Como quedaban aún más de veinte minutos por delante, el QPR intentó seguir luchando contra su destino, aunque ahora tenía enfrente a un rival al que se había incorporado el suplente Coutinho dispuesto a matar al contragolpe. Como los once titulares de los R's seguían sin mostrar acierto a pesar de su empeño, a Harry Redknapp le dio por buscar un virtuoso en su banquillo, con la suerte de que lo encontró. Edu Vargas, tatuaje de Michael Jordan en el cuello y sobradas horas de fútbol perro y guerrero en Sudamérica, entró para armar el taco, y vaya si lo hizo. 

El chileno se aprovechó de un José Enrique alejado de su punto álgido tras su lesión y consiguió superar a Mignolet. Faltaban cuatro minutos y el empate lucía en el marcador; "menos es nada", debió de pensar alguno en Loftus Road, aunque no fue la última bala. Coutinho tiene hambre de minutos y titularidades en un equipo en el que considera que sus galones nunca debieron ser mermados tras un verano repleto de fichajes; e hizo lo que de él se esperaba: asestar el teórico golpe de gracia al contraataque con un colocado disparo cruzado. Vuelta a empezar, y vuelta a celebrar rabiosamente el pequeño estadio londinense cuando Vargas consiguió el más difícil todavía: a la salida de un córner, en el primer palo que vigilaban tanto Mignolet como Joe Allen, el balón volvía a ponerse del lado del QPR, del lado de los esforzados que luchaban por dejar de ser lo peor de la Premier League.

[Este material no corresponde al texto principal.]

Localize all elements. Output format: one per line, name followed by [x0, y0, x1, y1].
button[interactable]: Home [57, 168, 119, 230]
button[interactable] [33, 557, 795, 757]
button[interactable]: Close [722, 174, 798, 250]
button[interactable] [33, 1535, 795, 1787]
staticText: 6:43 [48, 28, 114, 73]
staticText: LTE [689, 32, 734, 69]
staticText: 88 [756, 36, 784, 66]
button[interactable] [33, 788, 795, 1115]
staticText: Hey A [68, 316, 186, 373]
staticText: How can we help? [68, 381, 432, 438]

Siendo el minuto 91, todo este desenfreno hubiera sido suficiente en prácticamente cualquier liga, pero no en la Premier League, que últimamente vive un empacho de tiempos de prolongación superiores a los cuatro y cinco minutos. En ese tiempo, el Liverpool -concretamente Sterling, de los pocos que salvaron la cara en los reds- tomó la palabra con un nuevo contragolpe que finalizó el central prometedor, el que se espera que lidere la retaguardia de Inglaterra, el que no baja del aprobado en un equipo condenado al sufrimiento. Steven Caulker había tomado ejemplo de la peor influencia posible, de su compañero Dunne y su terrorífica estadística, y fue el autor del segundo disparo en su propio pie del QPR. Sin pies que lo sostengan, será difícil que los de Redknapp no doblen la rodilla en su lucha por seguir en la máxima categoría del fútbol inglés.